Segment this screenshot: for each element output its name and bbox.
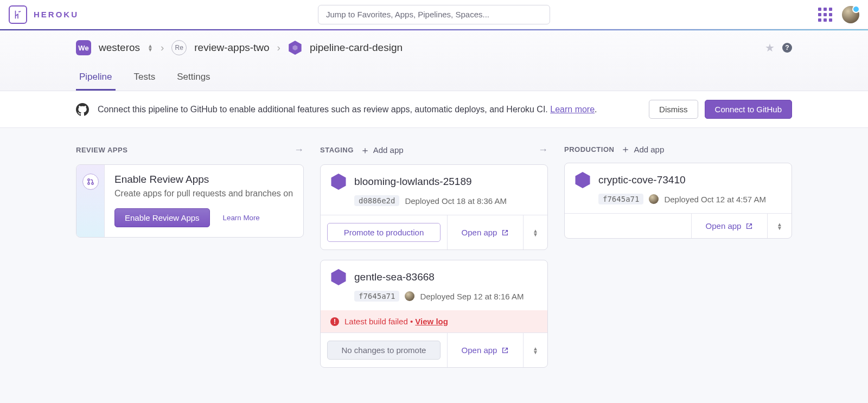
banner-learn-more-link[interactable]: Learn more	[550, 105, 595, 114]
user-avatar[interactable]	[842, 6, 859, 23]
staging-app-card: blooming-lowlands-25189 d0886e2d Deploye…	[320, 164, 548, 250]
plus-icon: ＋	[360, 145, 370, 155]
arrow-right-icon: →	[538, 144, 548, 156]
column-staging: STAGING ＋Add app → blooming-lowlands-251…	[320, 144, 548, 378]
enable-review-apps-button[interactable]: Enable Review Apps	[114, 208, 210, 227]
global-search-input[interactable]	[318, 5, 550, 24]
add-app-button[interactable]: ＋Add app	[621, 144, 664, 154]
app-hex-icon	[575, 172, 591, 188]
column-production: PRODUCTION ＋Add app cryptic-cove-73410 f…	[564, 144, 792, 248]
app-switcher-icon[interactable]	[818, 8, 832, 22]
breadcrumb: We westeros ▲▼ › Re review-apps-two › pi…	[76, 40, 792, 55]
connect-github-button[interactable]: Connect to GitHub	[705, 100, 792, 119]
review-card-desc: Create apps for pull requests and branch…	[114, 189, 293, 199]
production-app-card: cryptic-cove-73410 f7645a71 Deployed Oct…	[564, 163, 792, 239]
team-badge-icon[interactable]: We	[76, 40, 91, 55]
global-header: HEROKU	[0, 0, 868, 29]
pipeline-hex-icon	[288, 41, 302, 55]
view-log-link[interactable]: View log	[415, 317, 448, 326]
chevron-right-icon: ›	[161, 42, 164, 54]
commit-sha[interactable]: d0886e2d	[354, 195, 399, 206]
github-icon	[76, 103, 89, 116]
svg-point-2	[91, 183, 93, 185]
breadcrumb-space[interactable]: review-apps-two	[194, 42, 269, 54]
deploy-time: Deployed Sep 12 at 8:16 AM	[420, 292, 524, 301]
tab-settings[interactable]: Settings	[174, 65, 213, 91]
review-apps-card: Enable Review Apps Create apps for pull …	[76, 164, 304, 238]
breadcrumb-pipeline: pipeline-card-design	[310, 42, 403, 54]
tab-pipeline[interactable]: Pipeline	[76, 65, 116, 91]
app-name[interactable]: gentle-sea-83668	[354, 271, 435, 283]
learn-more-button[interactable]: Learn More	[223, 214, 260, 222]
help-icon[interactable]: ?	[782, 43, 792, 53]
column-title: REVIEW APPS	[76, 146, 127, 154]
app-name[interactable]: cryptic-cove-73410	[598, 174, 686, 186]
deployer-avatar-icon	[649, 194, 659, 204]
build-error-banner: Latest build failed • View log	[321, 310, 547, 332]
column-title: PRODUCTION	[564, 145, 614, 153]
open-app-button[interactable]: Open app	[692, 214, 768, 238]
more-actions-button[interactable]: ▲▼	[768, 214, 792, 238]
app-name[interactable]: blooming-lowlands-25189	[354, 176, 472, 188]
pull-request-icon	[82, 174, 99, 190]
review-card-title: Enable Review Apps	[114, 174, 293, 185]
heroku-logo-icon[interactable]	[9, 5, 27, 24]
error-text: Latest build failed	[344, 317, 408, 326]
review-strip	[76, 165, 105, 237]
favorite-star-icon[interactable]: ★	[765, 41, 775, 54]
pipeline-board: REVIEW APPS → Enable Review Apps Create …	[65, 128, 803, 394]
app-hex-icon	[330, 269, 347, 285]
commit-sha[interactable]: f7645a71	[598, 194, 643, 204]
more-actions-button[interactable]: ▲▼	[524, 215, 547, 250]
chevron-right-icon: ›	[277, 42, 280, 54]
plus-icon: ＋	[621, 144, 630, 154]
open-app-button[interactable]: Open app	[448, 333, 524, 367]
breadcrumb-team[interactable]: westeros	[99, 42, 140, 54]
promote-button[interactable]: Promote to production	[327, 223, 441, 242]
team-switch-icon[interactable]: ▲▼	[148, 44, 153, 52]
open-app-button[interactable]: Open app	[448, 215, 524, 250]
pipeline-tabs: Pipeline Tests Settings	[76, 65, 792, 91]
svg-point-1	[87, 183, 90, 185]
deploy-time: Deployed Oct 18 at 8:36 AM	[405, 196, 507, 206]
external-link-icon	[745, 222, 753, 230]
add-app-button[interactable]: ＋Add app	[360, 145, 404, 155]
app-hex-icon	[330, 174, 347, 190]
error-icon	[330, 317, 339, 326]
commit-sha[interactable]: f7645a71	[354, 291, 399, 302]
github-connect-banner: Connect this pipeline to GitHub to enabl…	[0, 91, 868, 128]
promote-button-disabled: No changes to promote	[327, 341, 441, 360]
banner-text: Connect this pipeline to GitHub to enabl…	[98, 105, 597, 114]
brand-name: HEROKU	[34, 10, 79, 19]
deployer-avatar-icon	[405, 291, 414, 301]
arrow-right-icon: →	[294, 144, 304, 156]
column-title: STAGING	[320, 146, 354, 154]
external-link-icon	[501, 229, 509, 236]
more-actions-button[interactable]: ▲▼	[524, 333, 547, 367]
space-badge-icon[interactable]: Re	[171, 40, 187, 55]
tab-tests[interactable]: Tests	[131, 65, 159, 91]
dismiss-button[interactable]: Dismiss	[649, 100, 698, 119]
column-review-apps: REVIEW APPS → Enable Review Apps Create …	[76, 144, 304, 247]
svg-point-0	[87, 179, 90, 181]
external-link-icon	[501, 347, 509, 354]
staging-app-card: gentle-sea-83668 f7645a71 Deployed Sep 1…	[320, 260, 548, 368]
deploy-time: Deployed Oct 12 at 4:57 AM	[664, 195, 766, 204]
subheader: We westeros ▲▼ › Re review-apps-two › pi…	[0, 30, 868, 91]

▸ Problem description
Check every line of the entries above, and copy those that carry the string "Settings".

▸ Answer box
tab-settings[interactable]: Settings	[174, 65, 213, 91]
pipeline-tabs: Pipeline Tests Settings	[76, 65, 792, 91]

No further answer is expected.